Requiring the same drug product composition, qualitatively and quantitatively, ensures that test and reference products use the same amounts of the same excipients. Requiring the same active loading manufacturing process with an ammonium sulfate gradient ensures equivalent contents within the liposome. Equivalent liposome size distribution and pharmacokinetics ensures equivalence in the mononuclear phagocyte system avoidance, long half-life, and liposome tumor distribution. Table 1.4 lists some of the proposed methods for evaluating in vitro leakage as well as the corresponding justification.

Table 1.4 Proposed in vitro leakage evaluation conditions and their justification (Jiang et al. 2011)

Once equivalent liposome distribution in target tissues is reached, equivalent in vivo pharmacokinetics and in vitro liposome characteristics will ensure equivalent drug delivery into cells. For example, the characterization of liposome surface chemistry can be used to assess liposome–cell interactions involved in liposome fusion or uptake mechanisms by tumor cells. In addition, equivalence in liposome internal environment, size distribution, state of encapsulated doxorubicin, and drug leakage can ensure equivalent drug leakage around tumor tissues or inside tumor cell endosomes or lysosomes. Plasma pharmacokinetics of free drug also accounts for drug release from liposomes.

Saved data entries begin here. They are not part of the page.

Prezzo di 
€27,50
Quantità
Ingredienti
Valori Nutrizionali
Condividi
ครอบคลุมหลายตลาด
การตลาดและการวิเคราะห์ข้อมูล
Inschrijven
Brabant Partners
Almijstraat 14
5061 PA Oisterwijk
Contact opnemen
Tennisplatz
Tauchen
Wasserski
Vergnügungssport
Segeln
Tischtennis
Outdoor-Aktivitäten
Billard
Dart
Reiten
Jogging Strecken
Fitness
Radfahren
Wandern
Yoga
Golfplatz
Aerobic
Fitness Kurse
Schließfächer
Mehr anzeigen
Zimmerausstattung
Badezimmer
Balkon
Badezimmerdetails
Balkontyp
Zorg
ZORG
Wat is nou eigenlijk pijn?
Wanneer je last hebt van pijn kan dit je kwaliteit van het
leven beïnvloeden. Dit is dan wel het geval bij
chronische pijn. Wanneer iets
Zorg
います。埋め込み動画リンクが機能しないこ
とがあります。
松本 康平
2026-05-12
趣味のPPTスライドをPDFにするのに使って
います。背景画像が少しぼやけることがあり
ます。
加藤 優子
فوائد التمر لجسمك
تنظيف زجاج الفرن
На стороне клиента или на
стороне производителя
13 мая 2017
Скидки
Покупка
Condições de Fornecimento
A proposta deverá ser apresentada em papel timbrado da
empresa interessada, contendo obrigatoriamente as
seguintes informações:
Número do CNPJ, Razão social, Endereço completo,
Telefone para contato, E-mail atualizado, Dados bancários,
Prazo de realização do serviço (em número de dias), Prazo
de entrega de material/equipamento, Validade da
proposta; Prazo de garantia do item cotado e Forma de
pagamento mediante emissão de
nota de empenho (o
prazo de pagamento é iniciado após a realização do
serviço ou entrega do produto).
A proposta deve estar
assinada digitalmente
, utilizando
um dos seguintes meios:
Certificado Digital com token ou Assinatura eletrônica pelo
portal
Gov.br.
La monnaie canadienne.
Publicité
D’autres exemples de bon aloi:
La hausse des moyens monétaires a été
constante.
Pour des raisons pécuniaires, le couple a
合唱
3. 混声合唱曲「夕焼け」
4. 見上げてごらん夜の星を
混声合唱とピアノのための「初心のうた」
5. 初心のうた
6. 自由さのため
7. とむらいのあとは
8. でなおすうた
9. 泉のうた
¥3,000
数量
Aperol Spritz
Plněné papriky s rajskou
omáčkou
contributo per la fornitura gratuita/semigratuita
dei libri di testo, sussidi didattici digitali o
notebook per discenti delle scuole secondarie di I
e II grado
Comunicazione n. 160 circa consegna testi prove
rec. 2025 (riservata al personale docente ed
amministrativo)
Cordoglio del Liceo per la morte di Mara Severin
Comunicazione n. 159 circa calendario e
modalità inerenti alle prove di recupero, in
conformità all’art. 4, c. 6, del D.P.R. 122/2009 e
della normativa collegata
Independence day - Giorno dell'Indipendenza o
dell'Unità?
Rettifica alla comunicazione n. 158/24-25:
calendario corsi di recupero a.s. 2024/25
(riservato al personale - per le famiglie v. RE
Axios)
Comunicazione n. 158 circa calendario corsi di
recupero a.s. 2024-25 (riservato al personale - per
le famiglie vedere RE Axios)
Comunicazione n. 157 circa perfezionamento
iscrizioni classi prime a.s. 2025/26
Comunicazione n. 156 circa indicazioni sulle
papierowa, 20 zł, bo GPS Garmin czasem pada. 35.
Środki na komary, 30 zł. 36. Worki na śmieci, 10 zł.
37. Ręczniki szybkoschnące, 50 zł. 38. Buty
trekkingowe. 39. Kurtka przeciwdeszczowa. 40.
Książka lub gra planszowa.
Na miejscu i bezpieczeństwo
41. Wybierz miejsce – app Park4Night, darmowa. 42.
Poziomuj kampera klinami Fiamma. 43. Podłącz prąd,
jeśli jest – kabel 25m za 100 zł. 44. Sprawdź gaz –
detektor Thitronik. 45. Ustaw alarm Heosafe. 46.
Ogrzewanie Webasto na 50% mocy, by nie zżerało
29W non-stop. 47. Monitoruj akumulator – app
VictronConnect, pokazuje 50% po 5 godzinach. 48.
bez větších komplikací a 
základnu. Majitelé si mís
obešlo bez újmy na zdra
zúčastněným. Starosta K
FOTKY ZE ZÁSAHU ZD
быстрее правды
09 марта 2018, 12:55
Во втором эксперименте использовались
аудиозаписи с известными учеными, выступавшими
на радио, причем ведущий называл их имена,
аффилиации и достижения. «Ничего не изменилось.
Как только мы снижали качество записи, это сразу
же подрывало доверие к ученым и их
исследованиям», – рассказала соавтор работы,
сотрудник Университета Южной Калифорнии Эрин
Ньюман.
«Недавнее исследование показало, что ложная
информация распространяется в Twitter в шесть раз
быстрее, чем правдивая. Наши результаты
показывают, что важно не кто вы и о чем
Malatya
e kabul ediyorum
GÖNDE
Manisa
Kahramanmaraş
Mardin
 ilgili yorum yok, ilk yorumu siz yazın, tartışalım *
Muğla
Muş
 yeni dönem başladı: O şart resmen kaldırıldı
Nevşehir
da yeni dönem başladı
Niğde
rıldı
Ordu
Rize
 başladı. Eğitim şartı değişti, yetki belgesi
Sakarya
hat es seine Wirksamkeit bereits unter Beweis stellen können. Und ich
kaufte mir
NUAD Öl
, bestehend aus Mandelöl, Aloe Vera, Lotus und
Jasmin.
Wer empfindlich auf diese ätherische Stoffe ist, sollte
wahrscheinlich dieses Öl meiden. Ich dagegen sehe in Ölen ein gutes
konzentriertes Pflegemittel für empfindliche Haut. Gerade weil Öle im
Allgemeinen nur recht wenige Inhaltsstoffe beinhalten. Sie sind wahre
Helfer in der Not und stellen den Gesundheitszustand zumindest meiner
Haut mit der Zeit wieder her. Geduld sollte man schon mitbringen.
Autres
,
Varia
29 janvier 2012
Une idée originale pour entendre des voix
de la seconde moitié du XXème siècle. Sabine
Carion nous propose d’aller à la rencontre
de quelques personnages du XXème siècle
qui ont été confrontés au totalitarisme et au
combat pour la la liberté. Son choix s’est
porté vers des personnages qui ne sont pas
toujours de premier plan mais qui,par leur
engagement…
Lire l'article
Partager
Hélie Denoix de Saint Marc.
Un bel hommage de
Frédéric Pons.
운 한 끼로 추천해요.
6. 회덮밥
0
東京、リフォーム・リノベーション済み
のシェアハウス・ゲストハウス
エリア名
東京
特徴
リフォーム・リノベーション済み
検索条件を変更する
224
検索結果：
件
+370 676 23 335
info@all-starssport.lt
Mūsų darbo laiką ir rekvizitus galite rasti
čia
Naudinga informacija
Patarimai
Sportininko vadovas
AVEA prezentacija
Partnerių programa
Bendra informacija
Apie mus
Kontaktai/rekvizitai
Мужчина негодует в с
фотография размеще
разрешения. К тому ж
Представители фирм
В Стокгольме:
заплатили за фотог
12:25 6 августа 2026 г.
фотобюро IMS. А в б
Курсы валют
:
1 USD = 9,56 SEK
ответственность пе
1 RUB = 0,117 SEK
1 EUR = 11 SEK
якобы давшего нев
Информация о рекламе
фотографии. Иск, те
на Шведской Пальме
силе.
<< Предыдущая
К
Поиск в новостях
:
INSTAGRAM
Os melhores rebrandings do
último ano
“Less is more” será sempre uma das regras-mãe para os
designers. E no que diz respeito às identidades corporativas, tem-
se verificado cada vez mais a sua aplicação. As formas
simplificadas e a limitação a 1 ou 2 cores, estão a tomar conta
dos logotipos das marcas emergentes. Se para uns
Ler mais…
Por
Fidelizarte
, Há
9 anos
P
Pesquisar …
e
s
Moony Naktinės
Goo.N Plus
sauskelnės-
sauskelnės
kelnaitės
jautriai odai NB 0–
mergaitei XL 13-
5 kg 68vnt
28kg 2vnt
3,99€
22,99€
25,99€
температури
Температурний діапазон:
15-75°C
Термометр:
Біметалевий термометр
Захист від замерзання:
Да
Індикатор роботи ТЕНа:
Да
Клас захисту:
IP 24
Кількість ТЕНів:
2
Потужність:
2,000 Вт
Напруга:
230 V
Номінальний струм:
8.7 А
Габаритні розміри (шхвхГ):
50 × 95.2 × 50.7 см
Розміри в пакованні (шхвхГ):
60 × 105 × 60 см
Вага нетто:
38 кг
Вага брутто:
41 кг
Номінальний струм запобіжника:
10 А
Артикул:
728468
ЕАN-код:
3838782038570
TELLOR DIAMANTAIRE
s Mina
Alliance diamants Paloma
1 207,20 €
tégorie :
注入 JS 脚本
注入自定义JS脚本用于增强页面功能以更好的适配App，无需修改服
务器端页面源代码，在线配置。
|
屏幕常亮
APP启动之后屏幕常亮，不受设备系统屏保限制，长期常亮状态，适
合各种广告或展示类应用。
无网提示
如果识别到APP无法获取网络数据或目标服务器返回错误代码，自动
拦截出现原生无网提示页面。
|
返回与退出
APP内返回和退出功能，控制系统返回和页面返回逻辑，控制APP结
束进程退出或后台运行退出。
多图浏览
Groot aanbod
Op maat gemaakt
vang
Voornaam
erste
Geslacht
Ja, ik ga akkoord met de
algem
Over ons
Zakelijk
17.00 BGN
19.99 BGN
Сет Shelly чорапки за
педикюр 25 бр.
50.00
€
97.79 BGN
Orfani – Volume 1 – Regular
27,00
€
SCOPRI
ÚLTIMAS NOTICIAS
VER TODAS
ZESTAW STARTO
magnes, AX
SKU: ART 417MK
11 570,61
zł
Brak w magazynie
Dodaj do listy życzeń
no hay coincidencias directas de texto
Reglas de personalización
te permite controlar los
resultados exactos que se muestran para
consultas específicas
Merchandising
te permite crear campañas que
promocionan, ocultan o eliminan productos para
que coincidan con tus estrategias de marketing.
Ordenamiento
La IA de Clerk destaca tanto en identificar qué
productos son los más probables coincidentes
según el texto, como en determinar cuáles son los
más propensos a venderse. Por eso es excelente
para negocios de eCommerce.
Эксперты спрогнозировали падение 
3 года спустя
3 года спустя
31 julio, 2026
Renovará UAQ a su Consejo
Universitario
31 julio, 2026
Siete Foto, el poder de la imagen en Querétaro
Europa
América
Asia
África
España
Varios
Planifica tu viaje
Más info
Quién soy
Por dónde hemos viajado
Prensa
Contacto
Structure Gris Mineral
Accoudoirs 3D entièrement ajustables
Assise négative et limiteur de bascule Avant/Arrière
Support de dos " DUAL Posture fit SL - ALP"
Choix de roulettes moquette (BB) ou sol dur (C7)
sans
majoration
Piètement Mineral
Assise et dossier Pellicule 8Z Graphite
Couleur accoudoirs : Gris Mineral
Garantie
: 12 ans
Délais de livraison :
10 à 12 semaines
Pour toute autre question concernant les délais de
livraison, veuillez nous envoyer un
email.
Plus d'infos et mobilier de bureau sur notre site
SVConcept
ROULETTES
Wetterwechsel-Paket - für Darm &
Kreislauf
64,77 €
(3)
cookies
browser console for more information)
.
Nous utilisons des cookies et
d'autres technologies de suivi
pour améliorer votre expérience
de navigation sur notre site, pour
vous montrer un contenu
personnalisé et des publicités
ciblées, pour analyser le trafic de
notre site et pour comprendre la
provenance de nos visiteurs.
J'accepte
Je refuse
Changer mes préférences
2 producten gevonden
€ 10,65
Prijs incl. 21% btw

Detail discussions of liposome product bioequivalence will be presented in a subsequent chapter.

1.5 Future Development

While the development of bioequivalence concept and standards, as well as its subsequent rise to become the regulatory requirement has made a monumental impact since the 1970s, there are still many unanswered questions in the field. For example, the current bioequivalence methods for many locally acting products use clinical endpoints for determination. The overall qualification and assessment of these endpoints may be lacking in sensitivity and need to be reevaluated. Similarly, questions have been raised regarding the sensitivity of in vitro testing for BE assessments, and how to develop better in vitro methods for implementation to improve BE standards. The benefits of in vitro testing, modeling, and simulation are enormous, but further investigations are needed to study the sensitivity, reliability, and correlation to clinical significance of these methods. For controlled release dosage forms such as monthly doses, the question is how the bioequivalence should be assessed for these dosage forms since it takes a long time to complete an in vivo study. These are only some of the questions that need to be answered to stimulate future improvements in bioequivalence methodology.